DFO significantly (p < 0.01) increased NDRG1 expression (upper, ∼44-kDa band only) in PANC1 VC cells relative to the control (Fig A). As evident after incubation of PANC1 N1 cells with Dp44mT,  DFO had no significant (p > 0.05) effect on NDRG1 expression due to the marked exogenous NDRG1 levels at 45 kDa (Fig A). In both PANC1 VC and N1 cells, Dp2mT (5 μm) had no significant (p > 0.05) effect on NDRG1 expression relative to their respective controls (Fig2 A). Examining LC3-II expression in PANC1 VC cells, both Dp44mT and DFO significantly (p < 0.01) increased LC3-II levels, although Dp44mT was significantly (p < 0.01) more effective than DFO. In contrast, Dp2mT had no significant (p > 0.05) effect on LC3-II expression in PANC1 VC cells (Fig 2A). NDRG1 overexpression significantly (p < 0.05) suppressed the increase in LC3-II levels mediated by Dp44mT or DFO, although again, Dp2mT had no significant effect on LC3-II expression (Fig2 A and B). Collectively, considering that Dp2mT cannot bind cellular iron  and that DFO binds cellular iron without ROS generation ,these studies demonstrated that iron deprivation was involved in increasing LC3-II expression after incubation with chelators. These results were confirmed using immunofluorescence studies where 24 h of incubation with either Dp44mT or DFO increased LC3-II punctate staining in cells relative to the control in both PANC1 VC and PANC1 N1 cells, although again, NDRG1 suppressed LC3-II expression with both chelators (Fig 2C).
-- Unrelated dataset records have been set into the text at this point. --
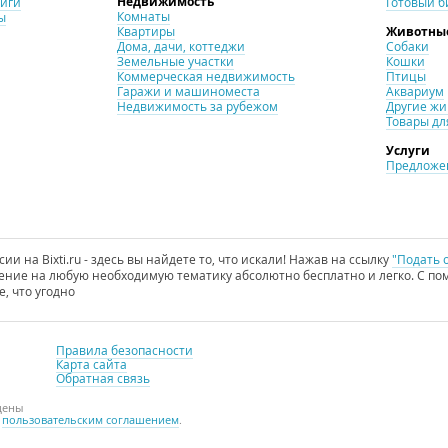
Недвижимость
ниги
Готовый б
Комнаты
ы
Квартиры
Животны
Дома, дачи, коттеджи
Собаки
Земельные участки
Кошки
Коммерческая недвижимость
Птицы
Гаражи и машиноместа
Аквариум
Недвижимость за рубежом
Другие ж
Товары дл
Услуги
Предложен
и на Bixti.ru - здесь вы найдете то, что искали! Нажав на ссылку
"Подать 
ние на любую необходимую тематику абсолютно бесплатно и легко. С пом
е, что угодно
Правила безопасности
Карта сайта
Обратная связь
щены
с
пользовательским соглашением
.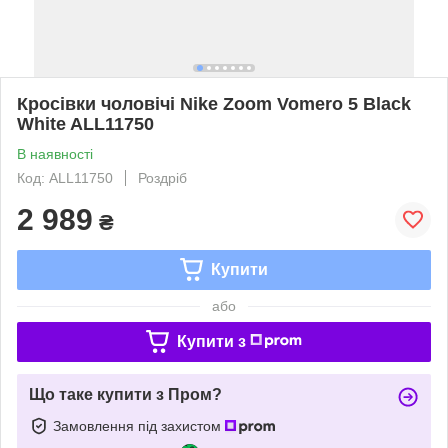
Кросівки чоловічі Nike Zoom Vomero 5 Black
White ALL11750
В наявності
Код: ALL11750
Роздріб
2 989
₴
Купити
або
Купити з
Що таке купити з Пром?
Замовлення під захистом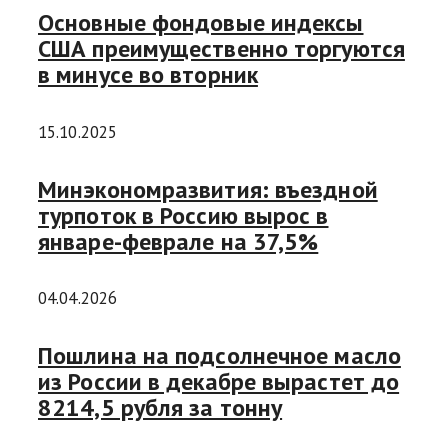
Основные фондовые индексы
США преимущественно торгуются
в минусе во вторник
15.10.2025
Минэкономразвития: въездной
турпоток в Россию вырос в
январе-феврале на 37,5%
04.04.2026
Пошлина на подсолнечное масло
из России в декабре вырастет до
8214,5 рубля за тонну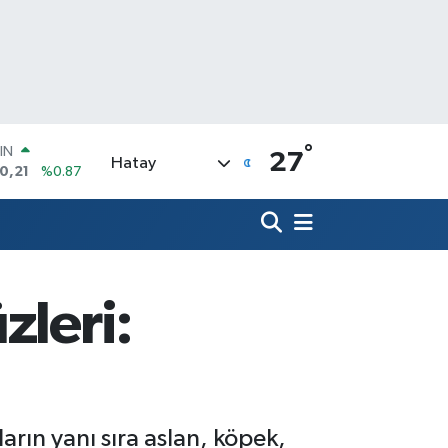
°
R
27
Hatay
36
%0.18
10
%0.32
İN
11
%0.38
 ALTIN
.99
%2.59
zleri:
00
3
%-19
IN
0,21
%0.87
rın yanı sıra aslan, köpek,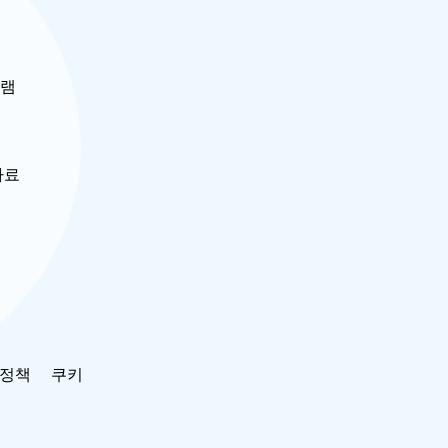
그램
자료
호정책
쿠키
Figure 2: Iron chelation by DFO increases LC3-II levels  and LC3-II-containing autophagosome formation

Iron chelation by DFO increases LC3-II levels and LC3-II-containing autophagosome formation. A, PANC1 VC and N1 cells were incubated for 24 h at 37 °C with, Dp44mT (5 μm), or DFO (250 μm), and Western blotting was performed to examine their effect on NDRG1, LC3-I, or LC3-II levels. B, densitometric analysis (arbitrary units) of blots in A. C, immunofluorescence studies with anti-LC3 antibody using PANC1 VC and N1 cells after a 24-h, 37 °C incubation with Dp44mT (5 μm) or DFO (250 μm). Scale, 20 μm. The Western analysis and immunofluorescence images shown are typical of three experiments. Densitometric analysis is the mean ± S.E. (three experiments) normalized to β-actin: *, p < 0.05; **, p < 0.01 versus their respective controls. #, p < 0.05; ##, p < 0.01 versus their corresponding treatments in PANC1 VC cells. 
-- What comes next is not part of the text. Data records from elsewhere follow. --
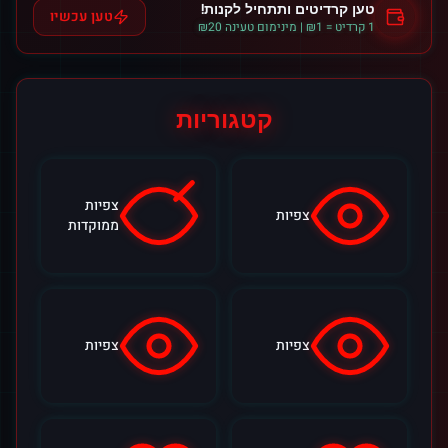
טען קרדיטים ותתחיל לקנות!
טען עכשיו
1 קרדיט = ₪1 | מינימום טעינה ₪20
קטגוריות
צפיות
צפיות
ממוקדות
צפיות
צפיות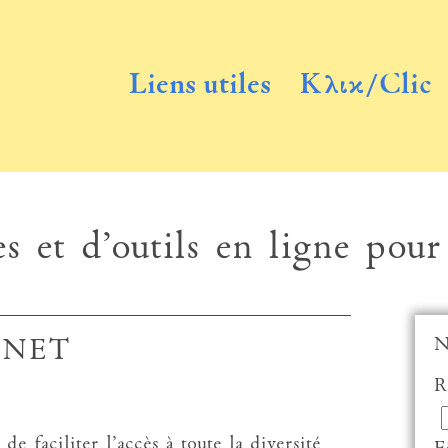
Liens utiles
Κλικ/Clic
s et d’outils en ligne pour
N
ENET
R
ciliter l’accès à toute la diversité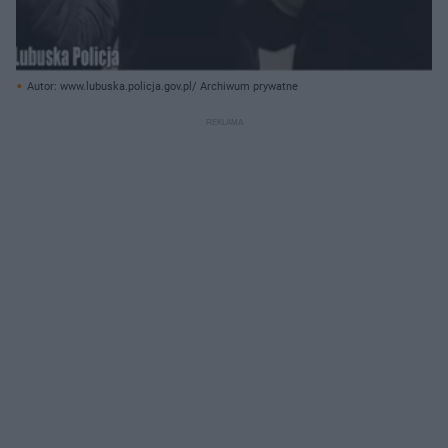
Autor: www.lubuska.policja.gov.pl/ Archiwum prywatne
In the landscape of medical treatments for iron overload, deferoxamine mesylate stands out not just as a drug but as a beacon of hope for patients grappling with the life-threatening consequences of iron toxicity. Its development and application have paved the way for significant advancements in patient care, highlighting the importance of targeted therapies in chronic conditions. As research continues to evolve, the legacy of deferoxamine mesylate serves as a testament to the relentless pursuit of medical innovation. The drug's enduring significance in treating iron overload conditions underscores the critical balance between efficacy and patient quality of life, a balance that will continue to guide future therapeutic developments. In the grand tapestry of medical achievements, deferoxamine mesylate is a vivid thread, weaving together decades of research, patient stories, and the ongoing quest for better, more accessible treatments.